Sejak kecil, mayoritas umat Islam hanya dikenalkan bahwa rukun iman itu enam dan rukun Islam itu lima. Kita menghafalnya secara urut karena itulah yang diajarkan secara resmi di sekolah, masjid, hingga buku pelajaran agama. Namun, seiring bertambahnya wawasan dan kedalaman kajian, muncul pertanyaan penting: Apakah rumusan itu bersifat baku? Apakah enam dan lima itu satu-satunya cara Nabi Muhammad menjelaskan inti ajaran Islam?
Faktanya, tidak. Rumusan enam rukun iman dan lima rukun Islam yang kita kenal sekarang adalah hasil kodifikasi ajaran Islam secara sistematis oleh para ulama, terutama sejak masa tabi’in dan setelahnya. Misalnya, hadis Jibril yang terkenal (diriwayatkan oleh Imam Muslim dan lainnya) memang memuat pengajaran tentang iman, Islam, dan ihsan, tapi Nabi sendiri tidak pernah mengatakan bahwa “rukun Islam harus lima” atau “rukun iman harus enam.” Bahkan dalam riwayat-riwayat lain, urutan dan cakupannya bisa berbeda-beda, tergantung pada konteks pertanyaan dan audiensnya.
Berbagai mazhab dan aliran dalam Islam juga bisa merumuskan ulang pokok-pokok keimanan dan keislaman berdasarkan kerangka teologi mereka. Dalam Syiah Imamiyah, misalnya, dikenal istilah Ushuluddin (pokok-pokok agama) yang terdiri dari lima: Tauhid, ‘Adl (keadilan), Nubuwwah, Imamah, dan Ma’ad (hari kebangkitan). Ini bukan karena mereka mengingkari Islam, tetapi karena kerangka berpikir teologinya memang berbeda dengan Sunni.
Oleh karena itu, kita perlu menanamkan sikap ilmiah dan adil dalam menilai perbedaan—bahwa substansi ajaranlah yang menjadi inti, bukan sekadar jumlah atau urutan. Mereduksi keislaman seseorang hanya karena berbeda dalam formulasi, tanpa menelusuri substansi keyakinannya, adalah bentuk penyederhanaan yang berbahaya dan bertentangan dengan semangat ilmu.

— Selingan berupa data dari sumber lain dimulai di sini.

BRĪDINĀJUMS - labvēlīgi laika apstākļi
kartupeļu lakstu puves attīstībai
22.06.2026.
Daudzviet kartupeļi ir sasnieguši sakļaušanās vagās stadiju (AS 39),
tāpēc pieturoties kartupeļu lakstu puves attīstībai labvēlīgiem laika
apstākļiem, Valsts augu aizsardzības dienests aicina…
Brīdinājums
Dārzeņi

Dialog Jibril: Sebagai Awal, Bukan Akhir
Rumusan enam rukun iman dan lima rukun Islam bersumber dari Hadis Jibril yang diriwayatkan oleh Imam Muslim. Diceritakan bahwa malaikat Jibril datang kepada Nabi dalam rupa manusia dan bertanya tentang iman dan Islam. Rasulullah menjawab:
“أن تؤمن بالله وملائكته، وكتبه، ورسله، واليوم الآخر، وبالقدر خيره وشره”
Namun penting dicatat, Rasulullah ﷺ tidak pernah menyatakan bahwa ini adalah satu-satunya rumusan resmi atau baku. Banyak hadis lain menjelaskan tentang iman yang tidak dimasukkan dalam formula ini. Misalnya, tentang berlaku adil, menjaga kebersihan, dan rasa malu yang juga disebut sebagai bagian dari iman namun tidak tercantum dalam rumusan enam tersebut.

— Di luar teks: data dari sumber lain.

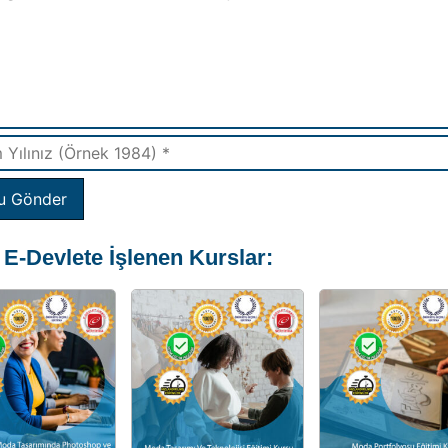
u Gönder
 E-Devlete İşlenen Kurslar:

Kata “rukun” sendiri bahkan tidak muncul dalam hadis tersebut. Enam rukun iman dan lima rukun Islam adalah hasil ijtihad dan sistematisasi ulama, untuk memudahkan proses pengajaran dasar-dasar Islam kepada umat. Rumusan ini adalah permulaan, bukan formula final yang membatasi keberagaman ekspresi keimanan dan praktik keislaman.
Ketidakbakuan formula itu juga ditegaskan oleh Al-Qur’an yang memberikan ruang bagi penafsiran yang fleksibel. Misalnya, dalam surat Al-Baqarah ayat 177, Allah berfirman:
“لَيْسَ الْبِرَّ أَنْ تُوَلُّوا وُجُوهَكُمْ قِبَلَ الْمَشْرِقِ وَالْمَغْرِبِ وَلَٰكِنَّ الْبِرَّ مَنْ آمَنَ بِاللَّهِ وَالْيَوْمِ الْآخِرِ وَالْمَلَائِكَةِ وَالْكِتَابِ وَالنَّبِيِّينَ…”
“Bukanlah kebajikan itu menghadapkan wajahmu ke arah timur dan barat, tetapi kebajikan itu adalah (kebajikan) orang yang beriman kepada Allah, hari kemudian, malaikat-malaikat, kitab-kitab, dan nabi-nabi…” (QS. Al-Baqarah: 177)
Dalam ayat ini, unsur iman bercampur dengan amal, menunjukkan bahwa pemisahan kaku antara rukun iman dan Islam bukan bagian dari struktur Al-Qur’an.
Perbedaan Rumusan dalam Mazhab dan Pemikiran Islam
Jika kita mempelajari berbagai pandangan dalam Islam, akan ditemukan banyak perbedaan dalam jumlah dan formula rukun iman. Sebagian ulama menyebut rukun iman hanya lima (al-usul al-khamsah), bukan enam.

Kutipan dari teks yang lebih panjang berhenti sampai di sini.